Schutz vor Eigenbedarfskündigungen im Erhaltungsgebiet Petersburger Straße

Aktuelle Unterzeichner*innen:
Inka Drohn und 9 andere Personen haben kürzlich unterschrieben.

Das Problem

Wir, die Bewohnerinnen und Bewohner der Häuser Thaerstraße 25, Eldenaer Straße 2–6 sowie weiterer betroffener Wohnhäuser im Erhaltungsgebiet Petersburger Straße, haben inzwischen ein Schreiben erhalten, wonach das Bezirksamt Friedrichshain-Kreuzberg die Umwandlung unserer Häuser in Eigentumswohnungen genehmigt hat.

Wir fordern einen wirksamen und nachhaltigen Schutz vor Eigenbedarfskündigungen und den dazugehörigen Umgehungsstrategien, die den Erhalt der sozialen Struktur unseres Viertels gefährden. Wir erwarten, dass das Bezirksamt geeignete Maßnahmen ergreift, um die Interessen der langjährigen Bewohnerinnen und Bewohner zu sichern.
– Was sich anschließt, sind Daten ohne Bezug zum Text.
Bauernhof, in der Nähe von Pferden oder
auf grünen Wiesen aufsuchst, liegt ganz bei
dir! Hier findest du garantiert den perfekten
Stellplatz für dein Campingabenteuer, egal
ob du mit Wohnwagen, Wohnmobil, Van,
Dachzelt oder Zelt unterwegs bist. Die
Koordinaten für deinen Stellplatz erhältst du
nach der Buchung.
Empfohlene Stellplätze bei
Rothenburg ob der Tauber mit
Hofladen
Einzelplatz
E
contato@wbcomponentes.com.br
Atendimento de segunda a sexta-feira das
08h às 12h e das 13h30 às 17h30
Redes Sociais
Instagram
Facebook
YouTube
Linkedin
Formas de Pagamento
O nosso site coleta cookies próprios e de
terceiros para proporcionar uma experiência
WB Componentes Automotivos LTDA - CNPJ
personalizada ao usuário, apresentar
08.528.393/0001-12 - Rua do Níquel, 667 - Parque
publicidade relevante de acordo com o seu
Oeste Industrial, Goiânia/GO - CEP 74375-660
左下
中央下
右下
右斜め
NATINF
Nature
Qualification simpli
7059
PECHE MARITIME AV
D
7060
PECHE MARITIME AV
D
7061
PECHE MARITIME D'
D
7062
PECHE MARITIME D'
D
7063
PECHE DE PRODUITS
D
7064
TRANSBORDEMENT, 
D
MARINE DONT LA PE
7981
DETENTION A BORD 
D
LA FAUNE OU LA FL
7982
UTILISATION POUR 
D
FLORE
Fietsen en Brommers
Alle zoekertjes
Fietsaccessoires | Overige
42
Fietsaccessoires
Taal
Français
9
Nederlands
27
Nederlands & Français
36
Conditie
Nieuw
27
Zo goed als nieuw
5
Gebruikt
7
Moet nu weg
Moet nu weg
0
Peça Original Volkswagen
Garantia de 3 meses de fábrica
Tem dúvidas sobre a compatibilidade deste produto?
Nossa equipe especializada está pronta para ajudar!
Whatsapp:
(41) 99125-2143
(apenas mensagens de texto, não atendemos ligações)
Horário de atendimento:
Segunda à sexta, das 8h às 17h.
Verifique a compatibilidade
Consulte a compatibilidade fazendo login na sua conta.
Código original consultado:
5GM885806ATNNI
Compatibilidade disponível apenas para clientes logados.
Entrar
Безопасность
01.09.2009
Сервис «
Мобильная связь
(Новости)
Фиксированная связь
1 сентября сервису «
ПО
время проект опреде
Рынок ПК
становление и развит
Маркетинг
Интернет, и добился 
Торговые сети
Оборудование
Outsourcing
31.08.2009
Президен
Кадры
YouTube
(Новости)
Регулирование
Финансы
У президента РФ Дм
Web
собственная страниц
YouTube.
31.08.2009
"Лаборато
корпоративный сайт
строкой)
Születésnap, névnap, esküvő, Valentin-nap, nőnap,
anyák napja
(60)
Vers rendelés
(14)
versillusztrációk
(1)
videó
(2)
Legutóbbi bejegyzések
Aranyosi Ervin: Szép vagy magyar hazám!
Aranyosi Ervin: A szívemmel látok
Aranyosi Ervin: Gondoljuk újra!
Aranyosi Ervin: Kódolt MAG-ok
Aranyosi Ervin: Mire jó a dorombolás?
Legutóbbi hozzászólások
Das Gebiet rund um die Petersburger Straße ist seit Jahren von stark steigenden Mieten, massivem Aufwertungsdruck und zunehmender Verdrängung geprägt. Trotz der bereits bestehenden Erhaltungssatzung nehmen Kündigungen unter Berufung auf angeblichen Eigenbedarf deutlich zu. Für langjährige Mieterinnen und Mieter – darunter viele einkommensschwache Haushalte, ältere Menschen und Familien – stellen diese Kündigungen eine reale und akute Bedrohung ihrer Wohn- und Lebenssituation dar.

Unsere Forderungen:

Wir fordern von den zuständigen Stellen konkrete und wirksame Maßnahmen:

  1. Stärkere Einschränkungen von Eigenbedarfskündigungen in Milieuschutzgebieten, insbesondere eine verpflichtende Prüfung durch das Bezirksamt, ob die schützenswerten Belange der Bewohnerschaft Vorrang haben.
  2. Konsequente Kontrolle und Sanktionierung missbräuchlicher oder vorgeschobener Eigenbedarfskündigungen.
  3. Verbindliche Aufklärungs- und Beratungspflichten für Eigentümer, bevor eine Eigenbedarfskündigung ausgesprochen werden darf.
  4. Ausbau des bezirklichen Vorkaufsrechts – oder geeigneter Alternativen – um spekulative Verdrängung durch Einzelumwandlungen und Weiterverwertung zu verhindern.
  5. Schaffung zusätzlicher Instrumente zur dauerhaften Entziehung von Mietwohnungen aus spekulativen Marktmechanismen, beispielsweise durch die Stärkung gemeinwohlorientierter Träger. 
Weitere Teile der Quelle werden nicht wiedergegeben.